First, what the Task Force got right. When burnt in a power station fracked gas gives off approximately half the carbon dioxide of coal. This is good, although not good enough to prevent dangerous climate change, which requires use to cut our carbon use by 90% or more. However The Task Force at least admits this and is only advocating shale as a bridge to cleaner and greener technologies.
Now here's the bad news, starting with the length of the bridge. Even if all the anti-fracking groups packed up and went home, and even if the British geology behaves and gives the frackers a clean run, shale gas will take time to develop. It is the fuel of the next decade, not this. New gas power stations will need to be built to burn it. They will have a lifetime of thirty years and there is no precedent for shutting down profitable stations early.
That means four more decades of carbon fuelled power in this country. This essentially 'business as usual' scenario, if followed worldwide, could, in a worst case scenario, see us committed to a global temperature rise of 4 degrees by 2050 according to the IPCC. This is a point that's easy to misunderstand - Emma Thompson recently came a bit of a cropper with it - so let's be clear: we won't see a temperature rise of 4 degrees by 2050, but we will have burnt enough fossil fuels to make such a catastrophic change in the climate inevitable by 2100, even if we don't burn another lump of coal or cylinder of gas in the second half of the century.
Indeed, some say that a 4 degrees rise could occur as early as the 2060s. This is scary as I might still be alive then, although two thirds of the world's plant and animal species probably won't be.
The Task Force would argue that a 'dash for gas' would avert a worst case scenario, but there's another factor they haven't considered. Whilst we might not be burning any more coal - in fact we definitely won't be burning any more coal if we don't build any more coal fired power stations, as the ones we have will be almost all retired by the end of the decade - but, in the absence of a global deal, there's no reason why other people won't burn our coal for us.
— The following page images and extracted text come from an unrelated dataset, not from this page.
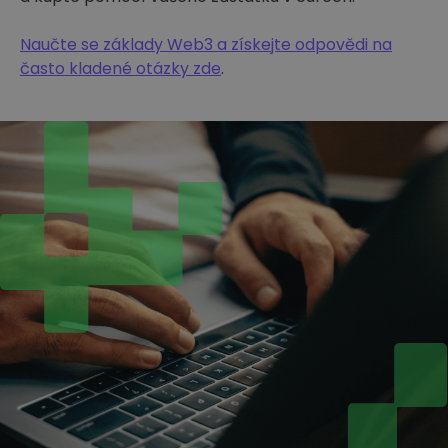
Naučte se základy Web3 a získejte odpovědi na
často kladené otázky zde
.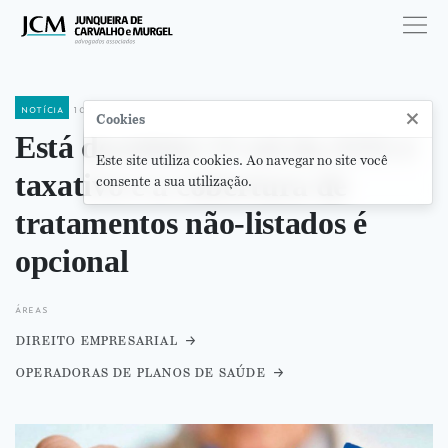
notícia
10 de junho de 2022
×
Cookies
Está decidido! O rol da ANS é
Este site utiliza cookies. Ao navegar no site você
taxativo e a cobertura de
consente a sua utilização.
tratamentos não-listados é
opcional
áreas
direito empresarial
operadoras de planos de saúde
That's what happened in America. Fracking reduced their domestic coal use, but coal mining actually increased. They just exported more.
So instead of replacing coal, fracking just adds another fossil fuel to the mix to be burnt alongside the black rocks. Dress it up any way you like, this is not good. The solution, as the divestment people will tell you, is to Leave It In The Ground. Fracking is only better than coal if the coal stays in the earth. At present there is no way the fracking industry, or its government supporters, can guarantee that.
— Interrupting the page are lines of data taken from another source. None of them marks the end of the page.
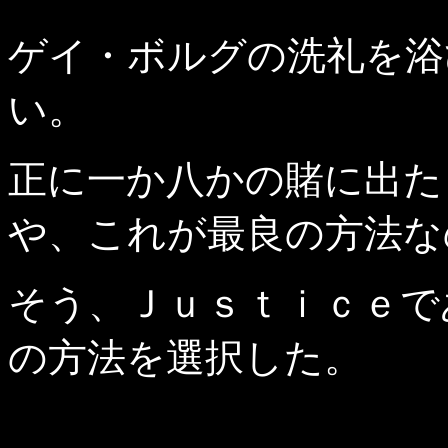
ゲイ・ボルグの洗礼を浴
い。
正に一か八かの賭に出た
や、これが最良の方法な
そう、Ｊｕｓｔｉｃｅで
の方法を選択した。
The problems though don't stop there. Once of the biggest unknowns about fracking is the amount of the gas, methane, than leaks out, either during production or on the way to the power stations.
Methane is a far more potent greenhouse gas than carbon dioxide, and this is only partly offset by its
shorter life in the atmosphere. Overall the IPCC considers methane to be thirty times more potent than carbon dioxide, so the leakage rate is very important. Industry funded studies show very low rates, but independent studies have produced leakage rates of 12% or more. As a rate of just 3.6% would be enough to wipe any gains from the cleaner combustion of methane, these figures are worrying.
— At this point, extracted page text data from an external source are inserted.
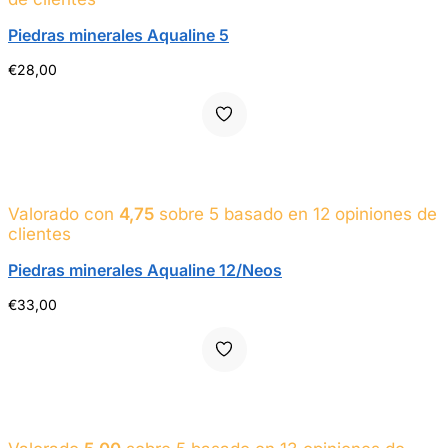
Piedras minerales Aqualine 5
€
28,00
Valorado con
4,75
sobre 5 basado en
12
opiniones de
clientes
Piedras minerales Aqualine 12/Neos
€
33,00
Incidentally, it's very easy to get yourself confused on this issue to. Methane is much heavier than carbon dioxide, so 3% of a certain amount of methane weighs a lot more than 3% of the equivalent amount of carbon dioxide. The House of Lords committee managed to confuse just about everyone by claiming Greenpeace had got this figure wrong, when it appears it that it was them who were confusing people.
Then there is the very real threat that fracking will up all the money the government has allocated to 'low carbon' energy, leaving solar, wind and energy conservation stranded.
All of this means that even if fracking was clean and safe, and even if there were hundreds of communities queueing up to welcome the rigs, its contribution to climate change would rule it out as a future energy source.
The Task Force would no doubt reply that I'm not being realistic, that the renewable alternatives just aren't there. But I would reply to them by asking: why aren't they there?
Is it because the government prefers to frack the Labour north rather than build wind farms in the Tory south, because it prefers to accept donations from the existing fossil fuel industry rather than pump prime the new solar revolution and because it prefers to risk catastrophe in the long term rather than spend money on prevention now?
It is a funny sort of 'realism' that ignores the physics of the problem in favour of the economics and the politics.